- [WHAT YOU WILL DO]:
In the entries below, begin at the line that has "Kaya Clinic - Chembur, Mumbai", stop after the line that has "about what services", and output those lines exactly with no pictures.

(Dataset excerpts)
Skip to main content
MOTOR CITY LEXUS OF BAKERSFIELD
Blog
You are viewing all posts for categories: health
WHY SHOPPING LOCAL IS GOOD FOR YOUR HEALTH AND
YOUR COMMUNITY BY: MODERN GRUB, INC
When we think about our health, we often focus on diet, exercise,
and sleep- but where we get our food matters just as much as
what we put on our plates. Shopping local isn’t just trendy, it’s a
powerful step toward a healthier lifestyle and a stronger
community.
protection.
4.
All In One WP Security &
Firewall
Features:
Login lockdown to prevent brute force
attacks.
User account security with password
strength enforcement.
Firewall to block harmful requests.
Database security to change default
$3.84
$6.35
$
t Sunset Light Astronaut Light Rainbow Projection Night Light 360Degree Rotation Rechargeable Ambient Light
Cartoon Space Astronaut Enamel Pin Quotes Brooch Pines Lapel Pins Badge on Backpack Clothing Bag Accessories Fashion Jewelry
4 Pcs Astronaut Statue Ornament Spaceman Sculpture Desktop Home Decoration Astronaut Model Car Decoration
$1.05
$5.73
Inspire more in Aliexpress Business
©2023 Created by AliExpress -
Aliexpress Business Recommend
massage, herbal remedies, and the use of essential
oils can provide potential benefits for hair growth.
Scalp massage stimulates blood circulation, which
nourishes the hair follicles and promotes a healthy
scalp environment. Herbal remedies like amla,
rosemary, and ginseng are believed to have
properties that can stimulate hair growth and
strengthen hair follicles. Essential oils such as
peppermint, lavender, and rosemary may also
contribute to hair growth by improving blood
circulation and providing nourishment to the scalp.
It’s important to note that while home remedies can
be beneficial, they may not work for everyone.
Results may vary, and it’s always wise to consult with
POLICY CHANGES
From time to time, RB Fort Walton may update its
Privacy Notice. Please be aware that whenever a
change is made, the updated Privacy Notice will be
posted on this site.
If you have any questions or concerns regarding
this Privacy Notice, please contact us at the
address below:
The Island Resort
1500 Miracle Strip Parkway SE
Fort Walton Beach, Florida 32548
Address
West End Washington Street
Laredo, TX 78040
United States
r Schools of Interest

...

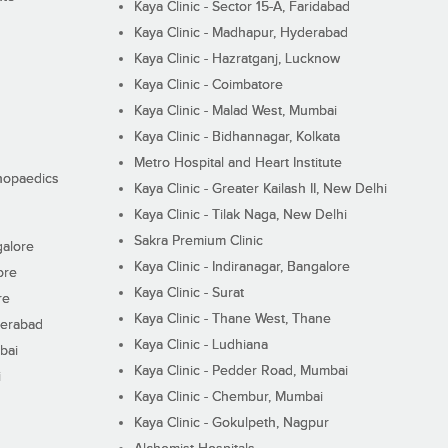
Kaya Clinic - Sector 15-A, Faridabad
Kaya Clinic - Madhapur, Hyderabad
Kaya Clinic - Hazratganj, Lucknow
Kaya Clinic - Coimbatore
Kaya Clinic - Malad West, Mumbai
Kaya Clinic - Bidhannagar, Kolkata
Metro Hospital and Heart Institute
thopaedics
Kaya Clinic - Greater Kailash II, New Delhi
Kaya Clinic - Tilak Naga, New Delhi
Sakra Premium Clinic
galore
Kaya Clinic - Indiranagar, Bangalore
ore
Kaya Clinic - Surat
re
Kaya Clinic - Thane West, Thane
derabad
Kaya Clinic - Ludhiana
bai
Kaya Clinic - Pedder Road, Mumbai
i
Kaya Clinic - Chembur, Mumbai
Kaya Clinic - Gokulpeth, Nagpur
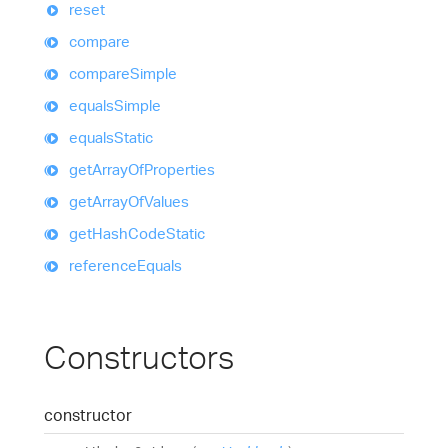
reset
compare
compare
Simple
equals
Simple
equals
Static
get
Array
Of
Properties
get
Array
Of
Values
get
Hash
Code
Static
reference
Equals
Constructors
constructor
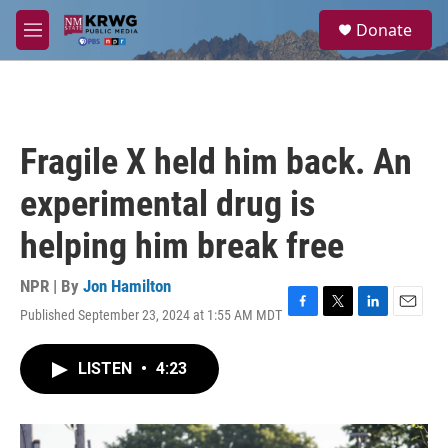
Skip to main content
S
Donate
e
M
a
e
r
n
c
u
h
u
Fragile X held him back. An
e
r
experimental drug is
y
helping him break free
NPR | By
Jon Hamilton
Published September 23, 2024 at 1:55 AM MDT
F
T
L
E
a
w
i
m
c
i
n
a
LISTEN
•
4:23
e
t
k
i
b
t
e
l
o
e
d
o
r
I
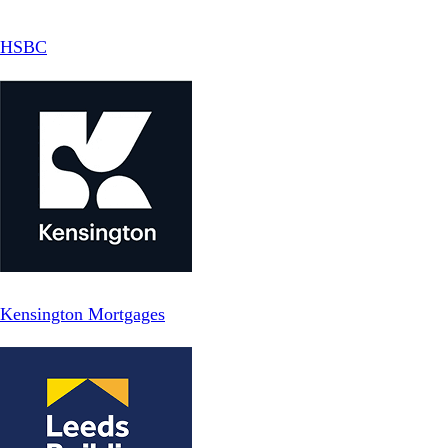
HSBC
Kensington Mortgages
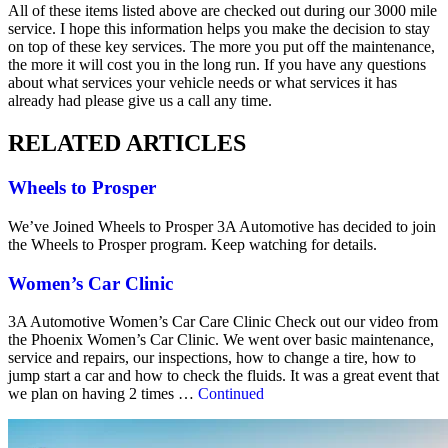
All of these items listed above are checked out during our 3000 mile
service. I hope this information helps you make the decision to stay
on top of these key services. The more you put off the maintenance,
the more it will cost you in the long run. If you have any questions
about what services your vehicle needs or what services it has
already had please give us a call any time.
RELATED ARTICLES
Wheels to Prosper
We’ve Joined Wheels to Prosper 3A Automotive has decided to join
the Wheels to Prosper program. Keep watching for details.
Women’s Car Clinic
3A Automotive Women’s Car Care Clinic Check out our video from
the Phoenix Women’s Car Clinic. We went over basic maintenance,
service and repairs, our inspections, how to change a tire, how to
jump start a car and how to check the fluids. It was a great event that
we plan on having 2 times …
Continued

- [RESULT]:
Kaya Clinic - Chembur, Mumbai
Kaya Clinic - Gokulpeth, Nagpur
reset
compare
compare
Simple
equals
Simple
equals
Static
get
Array
Of
Properties
get
Array
Of
Values
get
Hash
Code
Static
reference
Equals
Constructors
constructor
Skip to main content
S
Donate
e
M
a
e
r
n
c
u
h
u
Fragile X held him back. An
e
r
experimental drug is
y
helping him break free
NPR | By
Jon Hamilton
Published September 23, 2024 at 1:55 AM MDT
F
T
L
E
a
w
i
m
c
i
n
a
LISTEN
•
4:23
e
t
k
i
b
t
e
l
o
e
d
o
r
I
HSBC
Kensington Mortgages
All of these items listed above are checked out during our 3000 mile
service. I hope this information helps you make the decision to stay
on top of these key services. The more you put off the maintenance,
the more it will cost you in the long run. If you have any questions
about what services your vehicle needs or what services it has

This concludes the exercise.